The 1960s and 1970s saw further political conflicts with Portland over municipal utilities, policing, and highway construction, as well as debate within Vanport over whether or not to merge into the larger city. Relations reached their nadir in 1972 when Portland city commissioner Frank Ivancie, then running for mayor, referred to Vanport as a “parasite town.” The municipal conflict simmered down during Neil Goldschmidt’s tenure as Mayor of Portland, but it had already spurred a revival in civic pride. The annual Incorporation Day Parade was founded in 1976, and the following year saw the adoption of the city flag, combining the Pan-African colors with a stylized representation of the confluence of the Willamette and Columbia Rivers. Tensions with Portland have recurred in recent years as gentrification has accelerated in Vanport as well as the metropolitan area at large; in the 2010 census, the city’s African-American plurality had fallen to its lowest percentage since the 1940s.

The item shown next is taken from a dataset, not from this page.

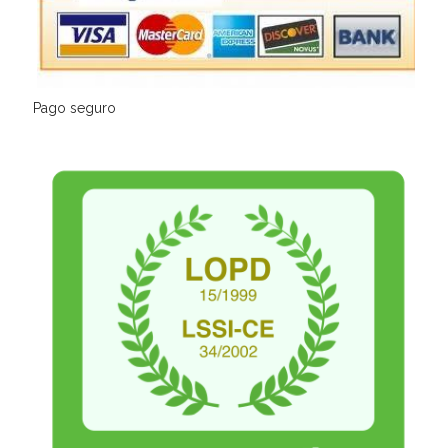
Pago seguro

Primarily residential, Vanport has a retail and entertainment district along North Victory Avenue and some light industry along the Columbia River waterfront. The city is home to the core campus of Vanport College, the Portland metropolitan area’s largest institution of higher education and the only recognized historically black university west of the Rocky Mountains, as well as the Oregon unit of the Home Front National Historic Park, which preserves several of the original Kaiser housing blocks.
For those unaware - IOTL Vanport was completely destroyed in the 1948 flood and remains a classic example of racist disaster management, a sort of Katrina 50 years early. The site is now occupied by a park and an auto racetrack. The Vanport Extension Center moved downtown and grew into Portland State University.